5 Common Myths About Pterygium

Pterygium treatment in Los Angeles

Of all the conditions that we treat at Laser Eye Center, pterygium may be one of the least understood and most difficult to pronounce (hint: the “p” is silent). As one of Southern California’s leading practices for pterygium removal, we want to set the record straight on pterygium causes and treatments. Read on as our team dispels five of the most common myths about pterygium. 

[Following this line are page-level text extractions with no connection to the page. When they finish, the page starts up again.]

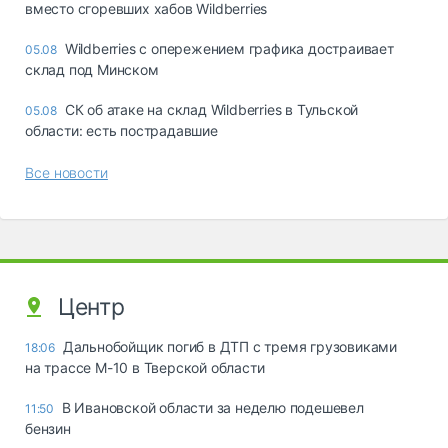
вместо сгоревших хабов Wildberries
Wildberries с опережением графика достраивает
05.08
склад под Минском
СК об атаке на склад Wildberries в Тульской
05.08
области: есть пострадавшие
Все новости
Центр
Дальнобойщик погиб в ДТП с тремя грузовиками
18:06
на трассе М-10 в Тверской области
В Ивановской области за неделю подешевел
11:50
бензин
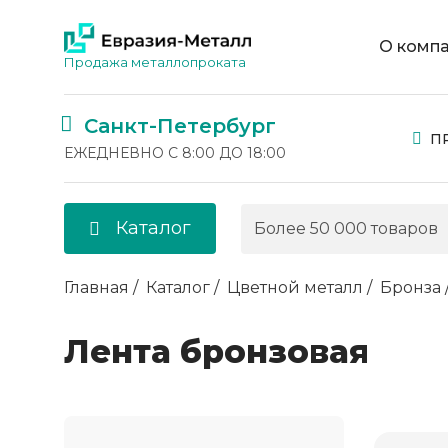
О комп
Продажа металлопроката
Санкт-Петербург
П
ЕЖЕДНЕВНО С 8:00 ДО 18:00
Каталог
Главная
Каталог
Цветной металл
Бронза
Лента бронзовая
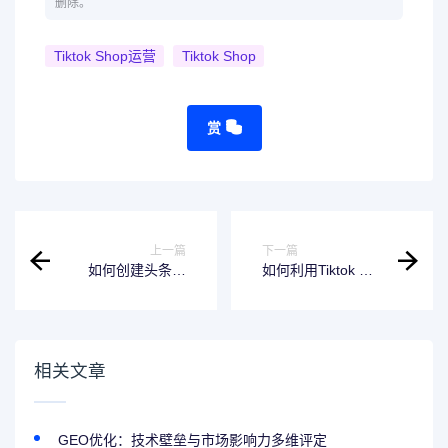
删除。
Tiktok Shop运营
Tiktok Shop
赏
上一篇
下一篇
如何创建头条百
如何利用Tiktok 进
科，创建抖音百科
行品牌营销?
词条有什么作用？
相关文章
GEO优化：技术壁垒与市场影响力多维评定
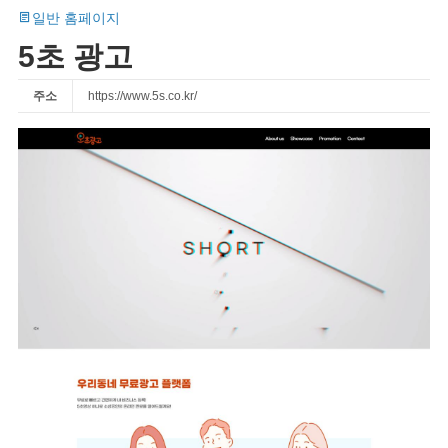
일반 홈페이지
5초 광고
주소
https://www.5s.co.kr/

1. A pterygium is the same thing as a cataract.

Pterygia are often confused with cataracts. However, the two conditions affect completely different parts of the eye and develop for different reasons. A pterygium is an elevated growth that forms on the cornea, the clear covering of the eye. A cataract is a clouding of the eye’s deep lens. While cataracts often develop as a result of advancing age, pterygia are believed to develop due to prolonged exposure to ultraviolet light and environmental irritants like dust and wind. Likewise, genetics may play a role in pterygia as well.

2. Only surfers develop pterygia.

Pterygia are sometimes referred to as “Surfer’s Eye,” leading many to believe they only occur in surfers. Actually, pterygia are often seen in individuals who work or spend a lot of time outdoors in warm or tropical climates.

3. Pterygia are just cosmetic and do not need to be removed.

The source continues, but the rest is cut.